### WHAT TO DO
All entries below must be written out verbatim, and the images must be dropped.

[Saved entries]
++++++++++++++++++++

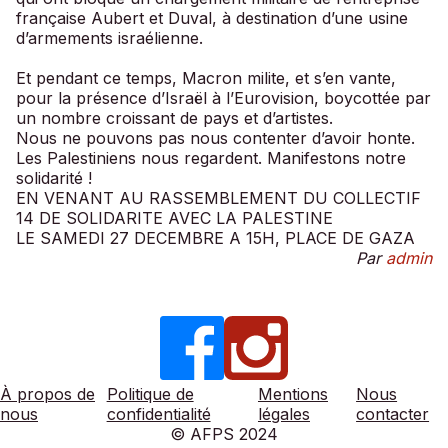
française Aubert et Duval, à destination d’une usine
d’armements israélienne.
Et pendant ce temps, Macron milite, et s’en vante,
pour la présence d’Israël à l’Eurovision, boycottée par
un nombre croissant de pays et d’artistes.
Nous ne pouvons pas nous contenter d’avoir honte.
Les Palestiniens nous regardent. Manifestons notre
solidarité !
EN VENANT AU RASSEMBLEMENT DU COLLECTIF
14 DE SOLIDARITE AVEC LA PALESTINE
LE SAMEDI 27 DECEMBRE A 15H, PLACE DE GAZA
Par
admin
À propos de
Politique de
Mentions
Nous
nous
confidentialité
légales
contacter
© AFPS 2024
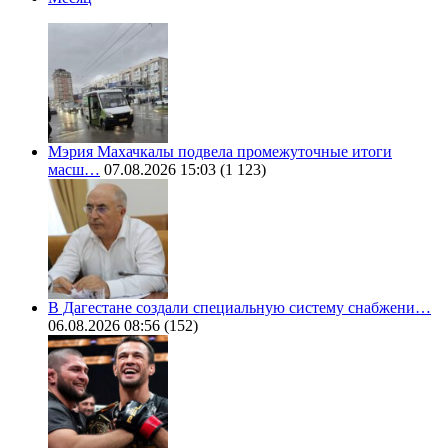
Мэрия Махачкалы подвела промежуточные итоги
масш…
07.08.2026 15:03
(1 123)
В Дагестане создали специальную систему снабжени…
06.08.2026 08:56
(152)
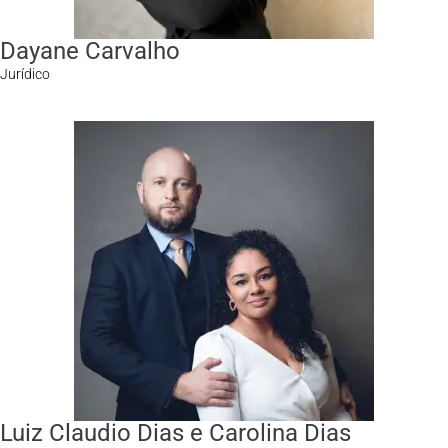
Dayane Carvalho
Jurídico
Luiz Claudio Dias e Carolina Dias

++++++++++++++++++++

### TASK RESULT
française Aubert et Duval, à destination d’une usine
d’armements israélienne.
Et pendant ce temps, Macron milite, et s’en vante,
pour la présence d’Israël à l’Eurovision, boycottée par
un nombre croissant de pays et d’artistes.
Nous ne pouvons pas nous contenter d’avoir honte.
Les Palestiniens nous regardent. Manifestons notre
solidarité !
EN VENANT AU RASSEMBLEMENT DU COLLECTIF
14 DE SOLIDARITE AVEC LA PALESTINE
LE SAMEDI 27 DECEMBRE A 15H, PLACE DE GAZA
Par
admin
À propos de
Politique de
Mentions
Nous
nous
confidentialité
légales
contacter
© AFPS 2024
Мэрия Махачкалы подвела промежуточные итоги
масш…
07.08.2026 15:03
(1 123)
В Дагестане создали специальную систему снабжени…
06.08.2026 08:56
(152)
Dayane Carvalho
Jurídico
Luiz Claudio Dias e Carolina Dias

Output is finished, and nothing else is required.